Macy, upon meeting Duke, immediately accuses him of being a spoiled and pampered rich guy who thinks that he can say anything and get away with it. Seriously, from her tirade, you’d think he has just praised the virtues of Donald Trump as the future President of the United States. But the author then contradicts herself when she has Macy, just a few pages later, monologue about how she knows everything about Duke – from his rags to riches story to his endeavors and such – and how she has always respected him… until he “outed” Santa. This very act negates all the works of charity and personal achievements of his that she once admired, respected, and adored; he is now the worst human being ever.
Are you still with me? If you feel that Macy is overreacting, you are really not going to enjoy this story because Macy’s reaction is considered “right”, and the author has the secondary characters openly supporting Macy in her stance. And here I am thinking that her kids will really roll up their eyes at her once they learn that Santa really doesn’t exist and their mother is just being a delusional kumquat.
For the rest of the story, Macy treats Duke like dirt, constantly questioning his morals and accusing him of all kinds of unfounded scumbaggery – all because he claims that Santa doesn’t exist, causing Macy the “trauma” of having to console her eight-year old – while at the same time squeezing her thighs tightly together because she also wants to have sex with this Christmas-killing villain. She is the kind of heroine that is just begging to have people plant a Christmas tree on her front lawn and then set that tree of fire while singing the chorus of Red Peters’s You Ain’t Getting Shit for Christmas at the top of their voices.
I don’t know what Duke sees in her apart from her big breasts and thighs – her behavior is terrible. Then again, he lets his ex grip him by his testicles, making him do things that only sabotage his developing relationship with Macy, so maybe he likes being treated like crap by the women he wants to have sex with.
Yes, this is another story where the evil ex shows up to fill all that blank spaces in the story with contrived conflict. This ex is supposed to demonstrate how wanting her morals are, therefore showing me that Macy is a golden beacon of hope when it comes to feminine virtue. But come on, as crazy as the ex may be, she’s not that insane cow screeching about how a man is the cretin of the year because he goes on TV to say that Santa isn’t real.
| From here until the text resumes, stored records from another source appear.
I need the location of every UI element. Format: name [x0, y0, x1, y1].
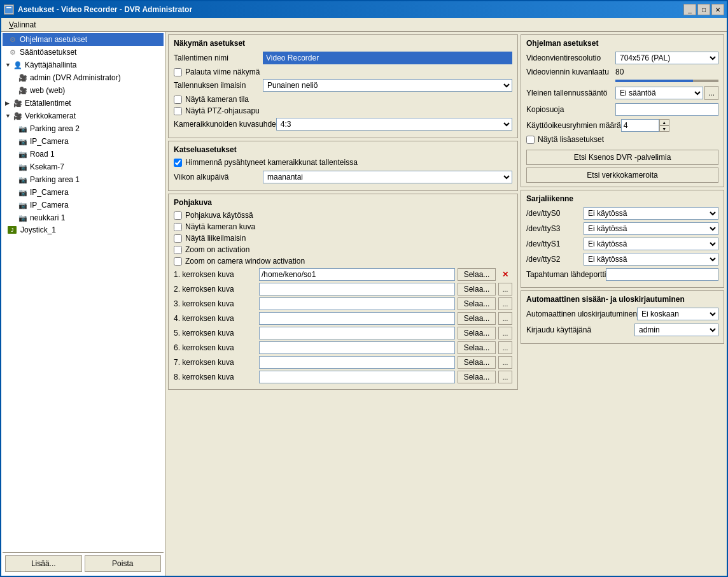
floor-2-browse-btn[interactable]: Selaa... [458, 283, 496, 296]
tallentimen-nimi-input[interactable] [263, 52, 512, 64]
tty-s3-select[interactable]: Ei käytössä PTZ ohjaus [584, 222, 718, 235]
joystick-icon: J [8, 226, 17, 234]
floor-1-browse-btn[interactable]: Selaa... [458, 268, 496, 281]
nayta-kameran-kuva-checkbox[interactable] [174, 223, 182, 231]
collapse-icon: ▼ [5, 62, 11, 68]
tty-s0-row: /dev/ttyS0 Ei käytössä PTZ ohjaus [526, 207, 718, 220]
floor-3-browse-btn[interactable]: Selaa... [458, 297, 496, 310]
kayttooikeusryhmien-maara-input[interactable] [621, 119, 659, 132]
floor-5-input[interactable] [259, 327, 455, 339]
zoom-camera-window-checkbox[interactable] [174, 257, 182, 266]
menu-valinnat[interactable]: Valinnat [4, 19, 41, 31]
sidebar-item-ip-camera-3[interactable]: 📷 IP_Camera [3, 199, 164, 211]
tty-s1-label: /dev/ttyS1 [526, 239, 584, 248]
title-bar: Asetukset - Video Recorder - DVR Adminis… [1, 1, 727, 18]
sidebar-item-label: admin (DVR Administrator) [30, 73, 121, 82]
tty-s2-label: /dev/ttyS2 [526, 255, 584, 264]
floor-5-dots-btn[interactable]: ... [498, 327, 512, 339]
yleinen-tallennussaanto-dots-btn[interactable]: ... [704, 86, 718, 100]
tapahtuman-lahdeportti-input[interactable] [606, 268, 718, 281]
tallennuksen-ilmaisin-select[interactable]: Punainen neliö Ei ilmaisinta [263, 79, 512, 92]
sidebar-item-neukkari-1[interactable]: 📷 neukkari 1 [3, 211, 164, 224]
close-button[interactable]: ✕ [711, 4, 724, 15]
sidebar-item-saantoasetukset[interactable]: ⚙ Sääntöasetukset [3, 46, 164, 59]
sidebar-item-web[interactable]: 🎥 web (web) [3, 84, 164, 97]
floor-3-dots-btn[interactable]: ... [498, 297, 512, 310]
sidebar-item-ip-camera-2[interactable]: 📷 IP_Camera [3, 186, 164, 199]
expand-icon-eta: ▶ [5, 100, 11, 106]
camera-icon-ksekam: 📷 [18, 162, 28, 172]
add-button[interactable]: Lisää... [5, 555, 82, 572]
floor-8-dots-btn[interactable]: ... [498, 371, 512, 383]
kopiosuoja-input[interactable] [615, 103, 718, 116]
floor-4-browse-btn[interactable]: Selaa... [458, 312, 496, 325]
katseluasetukset-title: Katseluasetukset [174, 145, 512, 154]
floor-7-browse-btn[interactable]: Selaa... [458, 356, 496, 369]
delete-icon-1: ✕ [502, 270, 508, 279]
floor-3-input[interactable] [259, 297, 455, 310]
floor-8-input[interactable] [259, 371, 455, 383]
sidebar-bottom: Lisää... Poista [3, 552, 164, 574]
videovientiresoluu-wrap: 704x576 (PAL) 720x576 (PAL) 352x288 (PAL… [615, 52, 718, 64]
sidebar-item-joystick-1[interactable]: J Joystick_1 [3, 224, 164, 236]
sidebar-item-kayttajahallinta[interactable]: ▼ 👤 Käyttäjähallinta [3, 59, 164, 71]
zoom-activation-checkbox[interactable] [174, 246, 182, 254]
yleinen-tallennussaanto-select[interactable]: Ei sääntöä [615, 87, 703, 99]
sidebar-item-parking-1[interactable]: 📷 Parking area 1 [3, 173, 164, 186]
nayta-ptz-checkbox[interactable] [174, 107, 182, 115]
etsi-verkkokameroita-btn[interactable]: Etsi verkkokameroita [526, 167, 718, 183]
tallennuksen-ilmaisin-label: Tallennuksen ilmaisin [174, 81, 263, 90]
sidebar-item-ksekam-7[interactable]: 📷 Ksekam-7 [3, 160, 164, 173]
floor-7-input[interactable] [259, 356, 455, 369]
spinbox-up-btn[interactable]: ▲ [659, 119, 669, 125]
floor-6-browse-btn[interactable]: Selaa... [458, 341, 496, 354]
sidebar-item-label: Käyttäjähallinta [25, 61, 76, 69]
sidebar-item-label: Parking area 2 [30, 124, 80, 133]
remove-button[interactable]: Poista [85, 555, 162, 572]
viikon-alkupaiva-select[interactable]: maanantai sunnuntai [263, 171, 512, 183]
left-panels: Näkymän asetukset Tallentimen nimi Palau… [168, 34, 518, 573]
sidebar-item-ip-camera-1[interactable]: 📷 IP_Camera [3, 135, 164, 148]
floor-4-dots-btn[interactable]: ... [498, 312, 512, 325]
floor-5-browse-btn[interactable]: Selaa... [458, 327, 496, 339]
floor-2-input[interactable] [259, 283, 455, 296]
etsi-ksenos-btn[interactable]: Etsi Ksenos DVR -palvelimia [526, 150, 718, 165]
sidebar-item-admin[interactable]: 🎥 admin (DVR Administrator) [3, 71, 164, 84]
nayta-lisaasetukset-checkbox[interactable] [526, 136, 535, 144]
camera-icon-admin: 🎥 [18, 73, 28, 83]
sidebar-item-ohjelman-asetukset[interactable]: ⚙ Ohjelman asetukset [3, 33, 164, 46]
tty-s1-select[interactable]: Ei käytössä PTZ ohjaus [584, 238, 718, 250]
minimize-button[interactable]: _ [683, 4, 696, 15]
nayta-liikeilmaisin-checkbox[interactable] [174, 234, 182, 243]
kirjaudu-select[interactable]: admin web [634, 324, 718, 336]
floor-1-input[interactable] [259, 268, 455, 281]
videovientiresoluu-label: Videonvientiresoolutio [526, 53, 615, 62]
zoom-activation-row: Zoom on activation [174, 245, 512, 254]
tty-s0-select[interactable]: Ei käytössä PTZ ohjaus [584, 207, 718, 220]
uloskirjautuminen-select[interactable]: Ei koskaan 5 minuuttia 10 minuuttia [637, 308, 718, 320]
palauta-checkbox[interactable] [174, 68, 182, 76]
tty-s2-select[interactable]: Ei käytössä PTZ ohjaus [584, 253, 718, 266]
floor-6-dots-btn[interactable]: ... [498, 341, 512, 354]
maximize-button[interactable]: □ [697, 4, 710, 15]
floor-2-dots-btn[interactable]: ... [498, 283, 512, 296]
pohjakuva-kaytossa-checkbox[interactable] [174, 211, 182, 220]
automaattinen-title: Automaattinen sisään- ja uloskirjautumin… [526, 295, 718, 304]
floor-7-dots-btn[interactable]: ... [498, 356, 512, 369]
pohjakuva-title: Pohjakuva [174, 198, 512, 207]
sidebar-item-parking-2[interactable]: 📷 Parking area 2 [3, 122, 164, 135]
sidebar-item-verkkokamerat[interactable]: ▼ 🎥 Verkkokamerat [3, 110, 164, 122]
himmenna-checkbox[interactable] [174, 159, 182, 167]
sidebar-item-etatallentime[interactable]: ▶ 🎥 Etätallentimet [3, 97, 164, 110]
videovientiresoluu-select[interactable]: 704x576 (PAL) 720x576 (PAL) 352x288 (PAL… [615, 52, 718, 64]
nayta-kameran-tila-checkbox[interactable] [174, 96, 182, 104]
floor-4-input[interactable] [259, 312, 455, 325]
sidebar-item-road-1[interactable]: 📷 Road 1 [3, 148, 164, 160]
floor-8-browse-btn[interactable]: Selaa... [458, 371, 496, 383]
kuvasuhde-select[interactable]: 4:3 16:9 Vapaa [276, 118, 512, 131]
floor-6-input[interactable] [259, 341, 455, 354]
floor-1-label: 1. kerroksen kuva [174, 270, 256, 279]
kuvasuhde-row: Kameraikkunoiden kuvasuhde 4:3 16:9 Vapa… [174, 118, 512, 131]
floor-1-delete[interactable]: ✕ [498, 268, 512, 281]
spinbox-down-btn[interactable]: ▼ [659, 125, 669, 132]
The Magic of Mistletoe is founded on a premise in which the heroine overreacts to an insane degree to something that does not warrant even one-eighth of her exaggerated nonsense, and continues to behave like a grade A asshole-moron for the rest of the story without having to experience any accountability or epiphany for her actions. This story is like a cartoon featuring a shrill, annoying main character, but without any humor that would have made the whole thing palatable.